05.01.2020  |  (rsn) - Wout van Aert (Jumbo – Visma) setzte sein Comeback mit einem soliden vierten Platz bei Cyclocross Gullegem am Samstag fort. Eine Steigerung nach Platz fünf in der letzten Woche, wo er beim Azencross ein starkes Debüt nach seinem schweren Sturz bei der Tour de France gegeben hatte. Ob er die Folge mit Platz drei bei den belgischen Nationalmeisterschaften am kommenden Wochenende fortsetzen kann, glaubt er nicht.

"Ich gehe in guter Stimmung zur Belgischen Meisterschaft und habe nichts zu verlieren. Es ist auch einfach nur schön, an Titelkämpfen teilzunehmen", sagte Van Aert im Gespräch mit dem belgischen TV-Sender Sporza und fügte an: "Ich hoffe auf Kurs zu sein und nah ans Podium fahren zu können. Aber Belgien ist immer noch das beste Cross-Land. Es wäre also ein Wunder, auf das Podium zu kommen."

Der 25-Jährige war im Zeitfahren der 13. Tour-Etappe nach Pau schwer gestürzt. Dabei zog er sich tiefe Schnitte am rechten Oberschenkel zu und musste zweimal operiert werden. In Gullegem war bereits eine Leistungssteigerung zu erkennen.

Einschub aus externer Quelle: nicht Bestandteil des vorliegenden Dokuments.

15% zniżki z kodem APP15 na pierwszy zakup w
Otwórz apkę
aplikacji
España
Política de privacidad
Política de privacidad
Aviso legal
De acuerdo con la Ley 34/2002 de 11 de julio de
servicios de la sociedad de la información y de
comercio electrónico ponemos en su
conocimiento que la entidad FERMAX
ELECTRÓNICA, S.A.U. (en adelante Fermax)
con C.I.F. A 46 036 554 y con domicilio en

Van Aert zeigte bis zur Rennmitte eine starke Leistung, bis der spätere Sieger Mathieu van der Poel (Alpecin - Fenix) begann, seine Stärke auszuspielen.

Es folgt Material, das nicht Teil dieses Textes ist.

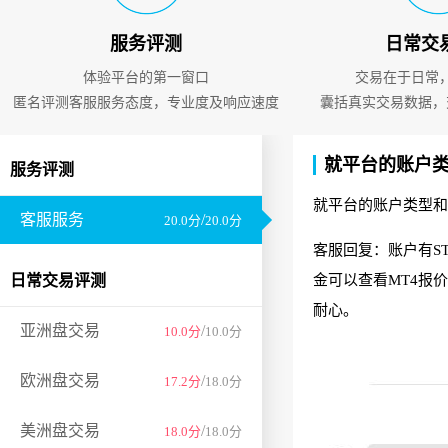
服务评测
日常交
体验平台的第一窗口
交易在于日常
匿名评测客服服务态度，专业度及响应速度
囊括真实交易数据，
就平台的账户
服务评测
就平台的账户类型和
客服服务
/
20.0分
20.0分
客服回复：账户有
S
日常交易评测
金可以查看MT4报
耐心。
亚洲盘交易
/
10.0分
10.0分
欧洲盘交易
/
17.2分
18.0分
美洲盘交易
/
18.0分
18.0分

"Es war ein schwieriges Rennen, aber ich bin gut gefahren", erklärte Van Aert, der das Gefühl hatte, dass er noch viel Raum für Verbesserungen habe. "Ich war für das Rennen sehr optimistisch, aber ich hatte das Gefühl, dass ich mich noch um einen großen Prozentsatz verbessern könnte", fügte er an. Vor allem auf technischen Abschnitten verliere der Belgier noch Zeit auf seine Kontrahenten: "Meine Form ist noch nicht so, wie sie sein sollte."